= Éric Elléna =

French filmmaker

Eric Elléna is a French filmmaker.

==Career==
As a director his films include The Last Trackers of the Outback, which won the Public's Choice Award at the 2008 FIFO Pacific International Documentary Film Festival in Tahiti and The Long March of Bob Slaughter.

In 2000, his script Drugstore was one of 24 scripts selected from a regional French competition of 3,600 entries to be produced as a short film. His script was directed by Marion Vernoux and actress Valeria Bruni-Tedeschi played the lead role. The 24 films were then shown at the Cannes Film Festival as part of an anti-drug awareness raising campaign Drug Scenes (Original French title:Scénarios sur la Drogue).

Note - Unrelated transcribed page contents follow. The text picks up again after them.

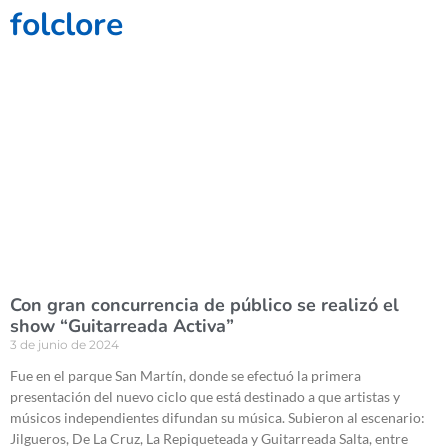
folclore
Con gran concurrencia de público se realizó el
show “Guitarreada Activa”
3 de junio de 2024
Fue en el parque San Martín, donde se efectuó la primera
presentación del nuevo ciclo que está destinado a que artistas y
músicos independientes difundan su música. Subieron al escenario:
Jilgueros, De La Cruz, La Repiqueteada y Guitarreada Salta, entre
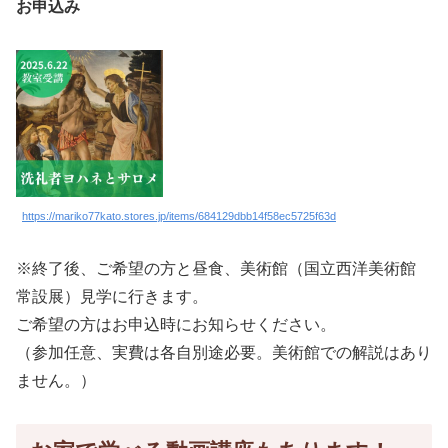
お申込み
https://mariko77kato.stores.jp/items/684129dbb14f58ec5725f63d
※終了後、ご希望の方と昼食、美術館（国立西洋美術館
常設展）見学に行きます。
ご希望の方はお申込時にお知らせください。
（参加任意、実費は各自別途必要。美術館での解説はあり
ません。）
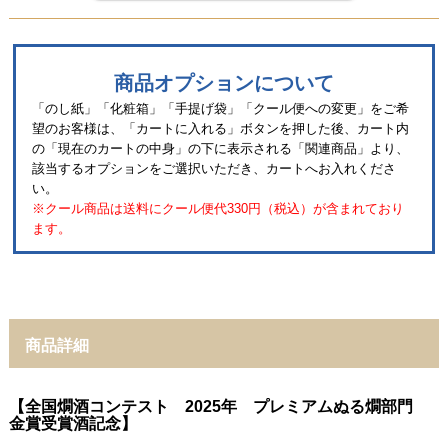
商品オプションについて
「のし紙」「化粧箱」「手提げ袋」「クール便への変更」をご希
望のお客様は、「カートに入れる」ボタンを押した後、カート内
の「現在のカートの中身」の下に表示される「関連商品」より、
該当するオプションをご選択いただき、カートへお入れくださ
い。
※クール商品は送料にクール便代330円（税込）が含まれており
ます。
商品詳細
【全国燗酒コンテスト 2025年 プレミアムぬる燗部門
金賞受賞酒記念】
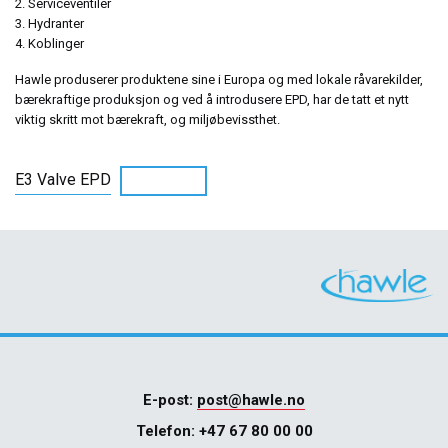
Serviceventiler
Hydranter
Koblinger
Hawle produserer produktene sine i Europa og med lokale råvarekilder,
bærekraftige produksjon og ved å introdusere EPD, har de tatt et nytt
viktig skritt mot bærekraft, og miljøbevissthet.
E3 Valve EPD
LAST NED
E-post:
post@hawle.no
Telefon:
+47 67 80 00 00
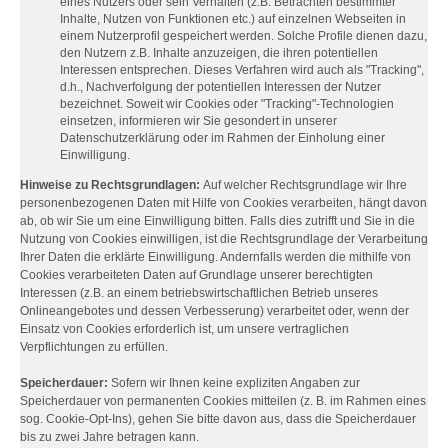
eines Nutzers oder sein Verhalten (z.B. Betrachten bestimmter
Inhalte, Nutzen von Funktionen etc.) auf einzelnen Webseiten in
einem Nutzerprofil gespeichert werden. Solche Profile dienen dazu,
den Nutzern z.B. Inhalte anzuzeigen, die ihren potentiellen
Interessen entsprechen. Dieses Verfahren wird auch als "Tracking",
d.h., Nachverfolgung der potentiellen Interessen der Nutzer
bezeichnet. Soweit wir Cookies oder "Tracking"-Technologien
einsetzen, informieren wir Sie gesondert in unserer
Datenschutzerklärung oder im Rahmen der Einholung einer
Einwilligung.
Hinweise zu Rechtsgrundlagen:
Auf welcher Rechtsgrundlage wir Ihre
personenbezogenen Daten mit Hilfe von Cookies verarbeiten, hängt davon
ab, ob wir Sie um eine Einwilligung bitten. Falls dies zutrifft und Sie in die
Nutzung von Cookies einwilligen, ist die Rechtsgrundlage der Verarbeitung
Ihrer Daten die erklärte Einwilligung. Andernfalls werden die mithilfe von
Cookies verarbeiteten Daten auf Grundlage unserer berechtigten
Interessen (z.B. an einem betriebswirtschaftlichen Betrieb unseres
Onlineangebotes und dessen Verbesserung) verarbeitet oder, wenn der
Einsatz von Cookies erforderlich ist, um unsere vertraglichen
Verpflichtungen zu erfüllen.
Speicherdauer:
Sofern wir Ihnen keine expliziten Angaben zur
Speicherdauer von permanenten Cookies mitteilen (z. B. im Rahmen eines
sog. Cookie-Opt-Ins), gehen Sie bitte davon aus, dass die Speicherdauer
bis zu zwei Jahre betragen kann.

He was a producer on The Universe of Keith Haring, a documentary by the filmmaker Christina Clausen. In the film, the legacy of Keith Haring is resurrected through colorful archival footage and remembered by friends and admirers such as artists Kenny Scharf and Yoko Ono, gallery owners Jeffrey Deitch and Tony Shafrazi, and the choreographer Bill T. Jones.

For The Jill & Tony Curtis Story, he served as an executive producer and as a co-producer on Tony Curtis: Driven to Stardom.

He is co-director of the documentary I Remember Better When I Paint. The film, inspired by the story of Hilda Goldblatt Gorenstein (Hilgos), focuses on how the creative arts can help Alzheimer's patients re-engage in life. A French version of the film "Je me souviens mieux quand je peins" was released as part of the French Alzheimer Association's activities on World Alzheimer's Day in September 2009. Extracts from "Je me souviens mieux quand je peins" were featured on France 2 television
 and screened for the International Health Film Festival in Belgium.

He is a producer on Five Roads to Freedom: From Apartheid to the World Cup a documentary released in 2010 that looks at the revolutionary transformation in South Africa through the eyes of five men and women who lived under the shadow of apartheid.